Records contained in a dataset:

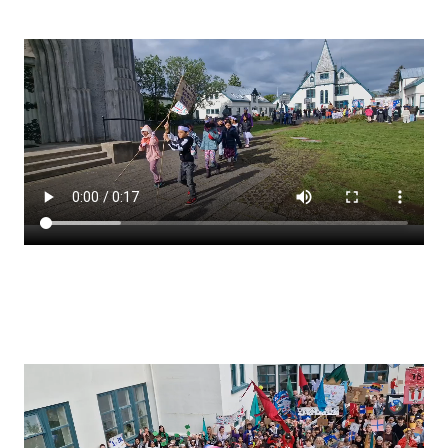
Stjórnendateymi
Skólareglur
Starfsáætlun
Frístund
Upplýsingar um innritun
Skólagjöld
Námsmat
Læsi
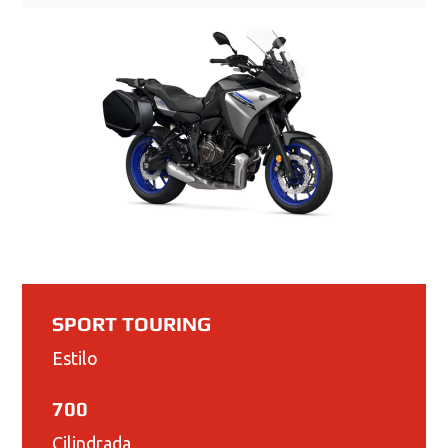
SPORT TOURING
Estilo
700
Cilindrada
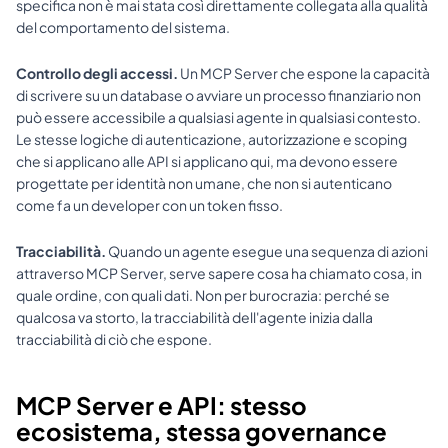
specifica non è mai stata così direttamente collegata alla qualità 
del comportamento del sistema.
Controllo degli accessi.
 Un MCP Server che espone la capacità 
di scrivere su un database o avviare un processo finanziario non 
può essere accessibile a qualsiasi agente in qualsiasi contesto. 
Le stesse logiche di autenticazione, autorizzazione e scoping 
che si applicano alle API si applicano qui, ma devono essere 
progettate per identità non umane, che non si autenticano 
come fa un developer con un token fisso.
Tracciabilità.
 Quando un agente esegue una sequenza di azioni 
attraverso MCP Server, serve sapere cosa ha chiamato cosa, in 
quale ordine, con quali dati. Non per burocrazia: perché se 
qualcosa va storto, la tracciabilità dell'agente inizia dalla 
tracciabilità di ciò che espone.
MCP Server e API: stesso 
ecosistema, stessa governance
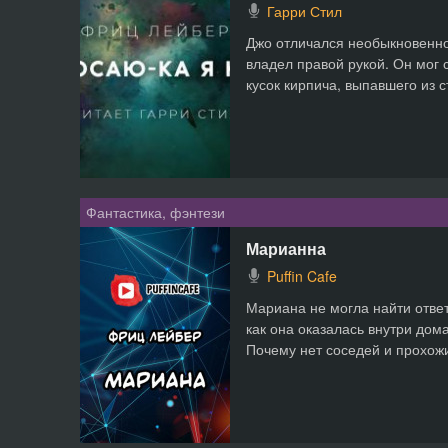
Гарри Стил
Джо отличался необыкновенн
владел правой рукой. Он мог 
кусок кирпича, выпавшего из с
Фантастика, фэнтези
Марианна
Puffin Cafe
Мариана не могла найти отве
как она оказалась внутри дом
Почему нет соседей и прохожи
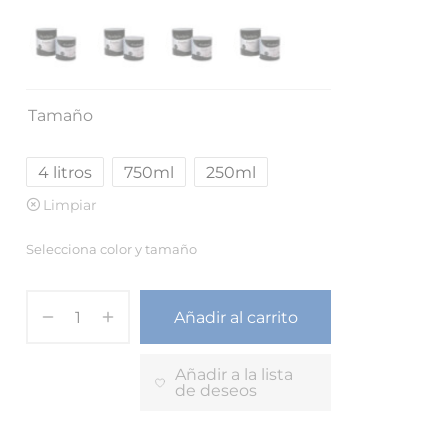
Tamaño
4 litros
750ml
250ml
Limpiar
Selecciona color y tamaño
Añadir al carrito
Añadir a la lista
de deseos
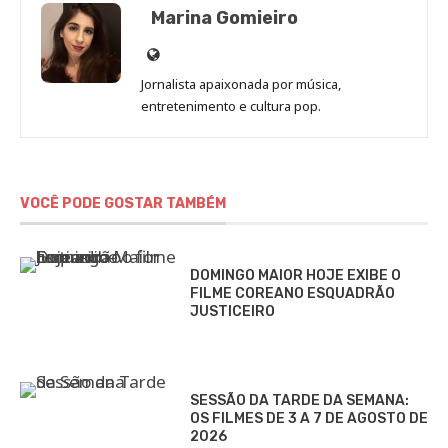
Marina Gomieiro
Site
de
Jornalista apaixonada por música,
Marina
entretenimento e cultura pop.
Gomieiro
VOCÊ PODE GOSTAR TAMBÉM
DOMINGO MAIOR HOJE EXIBE O
FILME COREANO ESQUADRÃO
JUSTICEIRO
SESSÃO DA TARDE DA SEMANA:
OS FILMES DE 3 A 7 DE AGOSTO DE
2026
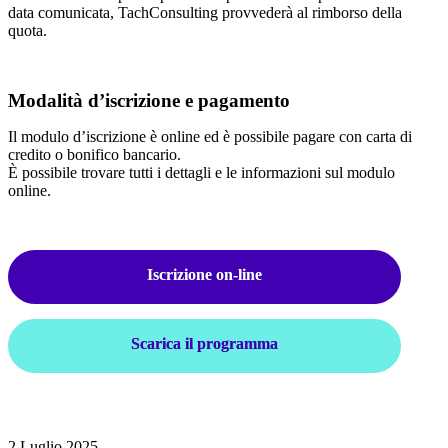
data comunicata, TachConsulting provvederà al rimborso della
quota.
Modalità d’iscrizione e pagamento
Il modulo d’iscrizione è online ed è possibile pagare con carta di
credito o bonifico bancario.
È possibile trovare tutti i dettagli e le informazioni sul modulo
online.
Iscrizione on-line
Scarica il programma
2 Luglio 2025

Work to complete:
Word for word, repeat the lines of data above, omitting every picture.

Finished task:
Stjórnendateymi
Skólareglur
Starfsáætlun
Frístund
Upplýsingar um innritun
Skólagjöld
Námsmat
Læsi
SPORT TOURING
Estilo
700
Cilindrada
specifica non è mai stata così direttamente collegata alla qualità 
del comportamento del sistema.
Controllo degli accessi.
 Un MCP Server che espone la capacità 
di scrivere su un database o avviare un processo finanziario non 
può essere accessibile a qualsiasi agente in qualsiasi contesto. 
Le stesse logiche di autenticazione, autorizzazione e scoping 
che si applicano alle API si applicano qui, ma devono essere 
progettate per identità non umane, che non si autenticano 
come fa un developer con un token fisso.
Tracciabilità.
 Quando un agente esegue una sequenza di azioni 
attraverso MCP Server, serve sapere cosa ha chiamato cosa, in 
quale ordine, con quali dati. Non per burocrazia: perché se 
qualcosa va storto, la tracciabilità dell'agente inizia dalla 
tracciabilità di ciò che espone.
MCP Server e API: stesso 
ecosistema, stessa governance
Гарри Стил
Джо отличался необыкновенн
владел правой рукой. Он мог 
кусок кирпича, выпавшего из с
Фантастика, фэнтези
Марианна
Puffin Cafe
Мариана не могла найти отве
как она оказалась внутри дом
Почему нет соседей и прохожи
Tamaño
4 litros
750ml
250ml
Limpiar
Selecciona color y tamaño
Añadir al carrito
Añadir a la lista
de deseos
Marina Gomieiro
Site
de
Jornalista apaixonada por música,
Marina
entretenimento e cultura pop.
Gomieiro
VOCÊ PODE GOSTAR TAMBÉM
DOMINGO MAIOR HOJE EXIBE O
FILME COREANO ESQUADRÃO
JUSTICEIRO
SESSÃO DA TARDE DA SEMANA:
OS FILMES DE 3 A 7 DE AGOSTO DE
2026
data comunicata, TachConsulting provvederà al rimborso della
quota.
Modalità d’iscrizione e pagamento
Il modulo d’iscrizione è online ed è possibile pagare con carta di
credito o bonifico bancario.
È possibile trovare tutti i dettagli e le informazioni sul modulo
online.
Iscrizione on-line
Scarica il programma
2 Luglio 2025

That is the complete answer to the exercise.